— Problem to work on —
Starting from the line with "im olundu — FOTO" and going up to and including the line with "van vinyl en", copy the listing below exactly. Leave all images out.

— Working data —
*** Begin section ***

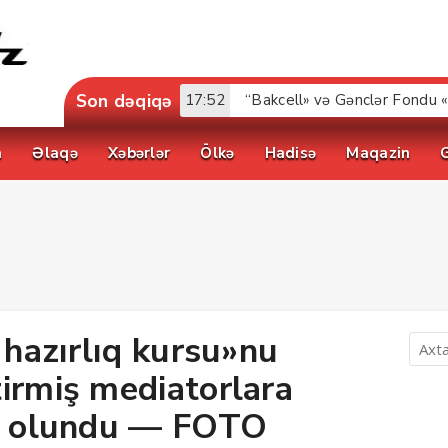
Son dəqiqə
17:52
a
Əlaqə
Xəbərlər
Ölkə
Hadisə
Maqazin
 hazırlıq kursu»nu
irmiş mediatorlara
im olundu — FOTO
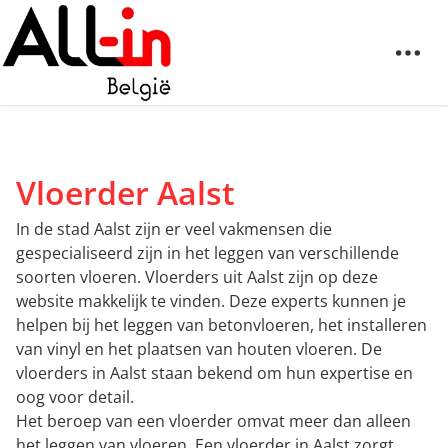
Vloerder Aalst
In de stad Aalst zijn er veel vakmensen die
gespecialiseerd zijn in het leggen van verschillende
soorten vloeren. Vloerders uit Aalst zijn op deze
website makkelijk te vinden. Deze experts kunnen je
helpen bij het leggen van betonvloeren, het installeren
van vinyl en het plaatsen van houten vloeren. De
vloerders in Aalst staan bekend om hun expertise en
oog voor detail.
Het beroep van een vloerder omvat meer dan alleen
het leggen van vloeren. Een vloerder in Aalst zorgt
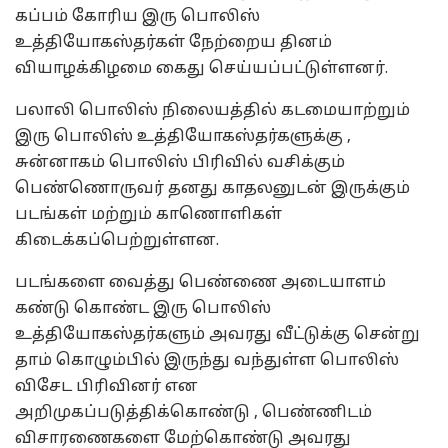
கப்பம் கோரிய இரு பொலிஸ்
உத்தியோகஸ்தர்கள் நேற்றைய தினம்
வியாழக்கிழமை கைது செய்யப்பட்டுள்ளனர்.
பலாலி பொலிஸ் நிலையத்தில் கடமையாற்றும்
இரு பொலிஸ் உத்தியோகஸ்தர்களுக்கு ,
சுன்னாகம் பொலிஸ் பிரிவில் வசிக்கும்
பெண்ணொருவர் தனது காதலனுடன் இருக்கும்
படங்கள் மற்றும் காணொளிகள்
கிடைக்கப்பெற்றுள்ளன.
படங்களை வைத்து பெண்ணை அடையாளம்
கண்டு கொண்ட இரு பொலிஸ்
உத்தியோகஸ்தர்களும் அவரது வீட்டுக்கு சென்று
தாம் கொழும்பில் இருந்து வந்துள்ள பொலிஸ்
விசேட பிரிவினர் என
அறிமுகப்படுத்திக்கொண்டு , பெண்ணிடம்
விசாரணைகளை மேற்கொண்டு அவரது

*** End section ***

— Solution —
im olundu — FOTO
Vloerder Aalst
In de stad Aalst zijn er veel vakmensen die
gespecialiseerd zijn in het leggen van verschillende
soorten vloeren. Vloerders uit Aalst zijn op deze
website makkelijk te vinden. Deze experts kunnen je
helpen bij het leggen van betonvloeren, het installeren
van vinyl en het plaatsen van houten vloeren. De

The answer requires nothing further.